## Problem description
Every line of the records below that holds the word "face" should be copied out.
########
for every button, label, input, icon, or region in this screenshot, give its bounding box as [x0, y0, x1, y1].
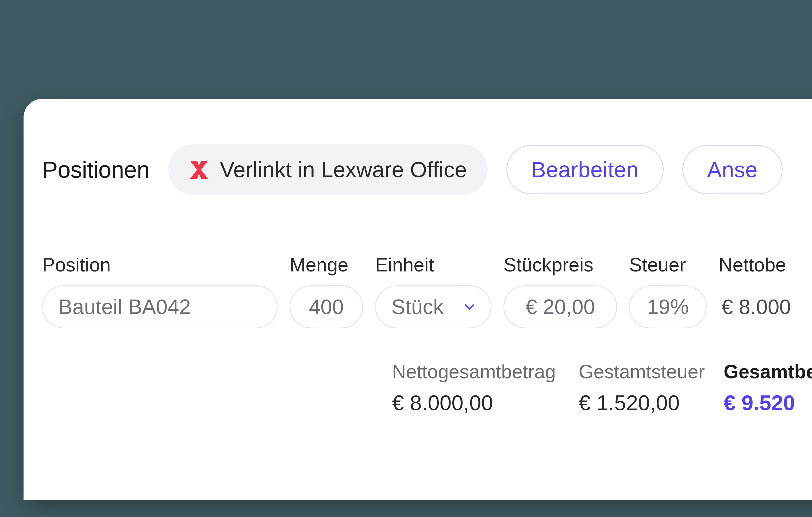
edit-button[interactable]: Bearbeiten	[506, 145, 664, 194]
totals-row: Nettogesamtbetrag € 8.000,00 Gestamtsteu…	[42, 361, 812, 415]
lexware-x-icon	[189, 160, 209, 180]
position-input-value: Bauteil BA042	[59, 295, 191, 319]
unit-price-value: € 20,00	[525, 295, 595, 319]
tax-total-label: Gestamtsteuer	[579, 361, 724, 383]
col-label-menge: Menge	[290, 254, 363, 276]
position-input[interactable]: Bauteil BA042	[42, 285, 278, 328]
view-button[interactable]: Anse	[682, 145, 783, 194]
col-label-steuer: Steuer	[629, 254, 707, 276]
tax-value: 19%	[647, 295, 689, 319]
quantity-input-value: 400	[309, 295, 344, 319]
edit-button-label: Bearbeiten	[531, 157, 639, 182]
col-label-stueckpreis: Stückpreis	[503, 254, 617, 276]
column-labels: Position Menge Einheit Stückpreis Steuer…	[42, 254, 812, 276]
unit-select[interactable]: Stück	[375, 285, 491, 328]
tax-input[interactable]: 19%	[629, 285, 707, 328]
chevron-down-icon	[463, 301, 475, 313]
col-label-netto: Nettobe	[719, 254, 812, 276]
line-net-value: € 8.000	[719, 285, 812, 329]
line-item-row: Bauteil BA042 400 Stück € 20,00 19%	[42, 285, 812, 329]
unit-price-input[interactable]: € 20,00	[503, 285, 617, 328]
grand-total-label: Gesamtbe	[724, 361, 812, 383]
col-label-position: Position	[42, 254, 278, 276]
tax-total-value: € 1.520,00	[579, 391, 724, 415]
unit-select-value: Stück	[392, 295, 443, 319]
view-button-label: Anse	[707, 157, 758, 182]
positions-card: Positionen Verlinkt in Lexware Office Be…	[24, 99, 812, 499]
header-row: Positionen Verlinkt in Lexware Office Be…	[42, 144, 812, 195]
section-title: Positionen	[42, 156, 149, 183]
net-total-label: Nettogesamtbetrag	[392, 361, 579, 383]
quantity-input[interactable]: 400	[290, 285, 363, 328]
grand-total-value: € 9.520	[724, 391, 812, 415]
linked-chip[interactable]: Verlinkt in Lexware Office	[168, 144, 488, 195]
linked-chip-label: Verlinkt in Lexware Office	[220, 157, 467, 182]
col-label-einheit: Einheit	[375, 254, 491, 276]
net-total-value: € 8.000,00	[392, 391, 579, 415]
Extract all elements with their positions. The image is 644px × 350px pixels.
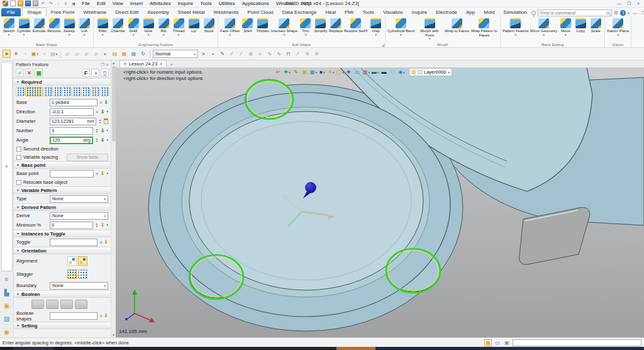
save-button[interactable] [25,1,31,6]
layer-visibility-bulb-icon[interactable] [411,70,416,74]
pick-yellow-arrow-icon[interactable]: ⇓ [101,223,105,228]
ribbon-tab-point-cloud[interactable]: Point Cloud [243,8,277,16]
exit-input-button[interactable]: ↩ [274,68,282,76]
field-mode-button[interactable]: F [82,69,90,77]
ribbon-item-face-offset[interactable]: Face Offset▾ [219,18,240,36]
pattern-manager-tab[interactable]: ✦ [1,62,13,271]
scroll-up-icon[interactable]: ▲ [112,61,115,65]
section-header-derived-pattern[interactable]: ▼Derived Pattern [14,203,111,211]
collapse-arrow-icon[interactable]: ▼ [16,324,19,327]
dropdown-arrow-icon[interactable]: ▾ [617,33,619,36]
spline-tool[interactable]: ∿ [265,50,274,58]
ribbon-item-fillet[interactable]: Fillet▾ [95,18,110,36]
boolean-add-option[interactable] [46,300,58,309]
ribbon-item-loft[interactable]: Loft▾ [77,18,92,36]
ribbon-tab-sheet-metal[interactable]: Sheet Metal [174,8,209,16]
ribbon-item-datum-plane[interactable]: Datum Plane▾ [606,18,630,36]
point-tool[interactable]: • [209,50,217,58]
gear-icon[interactable]: ⚙ [614,11,618,16]
menu-inquire[interactable]: Inquire [175,0,196,7]
ribbon-item-cylinder[interactable]: Cylinder▾ [16,18,31,36]
ribbon-item-extrude[interactable]: Extrude [31,18,47,33]
line-tool[interactable]: ∕ [228,50,236,58]
menu-file[interactable]: File [79,0,93,7]
ribbon-item-morph-with-point[interactable]: Morph with Point▾ [415,18,444,40]
display-mode-button[interactable]: ■▾ [318,68,326,76]
menu-utilities[interactable]: Utilities [216,0,238,7]
help-icon[interactable]: ? [620,10,626,16]
align-with-direction-option[interactable] [67,256,77,266]
new-file-button[interactable] [10,1,16,6]
display-style-combobox[interactable]: Normal ▾ [153,50,198,58]
panel-float-button[interactable]: ❐ [101,62,104,67]
expand-chevrons-icon[interactable]: » [98,315,103,317]
ribbon-tab-heal[interactable]: Heal [321,8,340,16]
section-header-setting[interactable]: ▼Setting [14,322,111,329]
open-button[interactable] [18,1,23,6]
pick-green-arrow-icon[interactable]: ⇓ [101,128,105,133]
ribbon-item-mirror-geometry[interactable]: Mirror Geometry▾ [530,18,558,36]
relocate-base-object-checkbox[interactable] [16,180,21,185]
ribbon-item-intersect-shape[interactable]: Intersect Shape▾ [270,18,298,36]
ribbon-item-stock[interactable]: Stock [201,18,216,33]
expand-output-button[interactable]: ▣ [503,339,511,346]
pick-box-button[interactable]: ▣▾ [31,50,39,58]
dropdown-arrow-icon[interactable]: ▾ [23,33,25,36]
minimize-button[interactable]: — [615,1,624,7]
ribbon-item-hole[interactable]: Hole▾ [141,18,156,36]
align-with-pattern-option[interactable] [78,256,87,266]
dropdown-arrow-icon[interactable]: ▾ [284,33,286,36]
filter-face-button[interactable]: ▱ [73,50,81,58]
ribbon-tab-weldments[interactable]: Weldments [209,8,243,16]
visual-manager-tab[interactable]: ▨ [1,313,13,324]
select-filter-button[interactable]: ➤ [3,50,11,58]
chevron-down-icon[interactable]: ▾ [106,223,108,227]
doc-restore-button[interactable]: ❐ [640,11,644,16]
undo-button[interactable]: ↶ [40,1,46,6]
expand-chevrons-icon[interactable]: » [95,110,100,113]
section-header-variable-pattern[interactable]: ▼Variable Pattern [14,186,111,194]
ribbon-item-lip[interactable]: Lip [186,18,201,33]
ribbon-item-rib[interactable]: Rib▾ [156,18,171,36]
pick-mode-button[interactable]: ✚▾ [283,68,291,76]
fill-pattern-option[interactable] [91,87,99,96]
dropdown-arrow-icon[interactable]: ▾ [429,37,431,40]
at-curves-pattern-option[interactable] [53,87,62,96]
derive-select[interactable]: None▾ [50,212,108,220]
diameter-input[interactable]: 123.12281mm [50,118,96,125]
show-table-button[interactable]: Show table [67,154,108,161]
expand-chevrons-icon[interactable]: » [95,172,100,174]
collapse-qat-button[interactable]: ◀ [70,1,76,6]
section-header-required[interactable]: ▼Required [14,78,111,86]
stagger-offset-option[interactable] [78,269,87,279]
collapse-arrow-icon[interactable]: ▼ [16,232,19,235]
menu-applications[interactable]: Applications [239,0,272,7]
ribbon-tab-tools[interactable]: Tools [358,8,379,16]
ok-button[interactable]: ✓ [16,69,24,77]
chevron-down-icon[interactable]: ▾ [106,110,108,113]
at-face-pattern-option[interactable] [62,87,71,96]
doc-minimize-button[interactable]: — [631,11,638,15]
view-manager-tab[interactable]: ▣ [1,300,13,311]
auto-regen-button[interactable]: ↻ [139,50,147,58]
find-command-input[interactable] [540,10,604,16]
spinner-control[interactable]: ▲▼ [95,128,99,133]
sketch-tool[interactable]: ✎ [218,50,226,58]
redo-button[interactable]: ↷ [48,1,53,6]
collapse-arrow-icon[interactable]: ▼ [16,80,19,84]
dropdown-arrow-icon[interactable]: ▾ [515,33,517,36]
toggle-input[interactable] [50,239,97,246]
ribbon-item-draft[interactable]: Draft▾ [126,18,141,36]
ribbon-item-inlay[interactable]: Inlay▾ [369,18,384,36]
boolean-none-option[interactable] [31,300,44,309]
ribbon-tab-data-exchange[interactable]: Data Exchange [278,8,321,16]
linear-pattern-option[interactable] [16,87,25,96]
tab-close-icon[interactable]: ✕ [159,62,163,67]
note-button[interactable]: ▯ [101,69,109,77]
section-header-base-point[interactable]: ▼Base point [14,161,111,169]
spinner-control[interactable]: ▲▼ [95,223,99,227]
ruler-button[interactable]: ▥▾ [362,68,370,76]
collapse-arrow-icon[interactable]: ▼ [16,249,19,252]
section-header-instances-to-toggle[interactable]: ▼Instances to Toggle [14,230,111,237]
print-button[interactable] [33,1,38,6]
########
## Exercise output
ribbon-item-face-offset[interactable]: Face Offset▾ [219,18,240,36]
filter-face-button[interactable]: ▱ [73,50,81,58]
at-face-pattern-option[interactable] [62,87,71,96]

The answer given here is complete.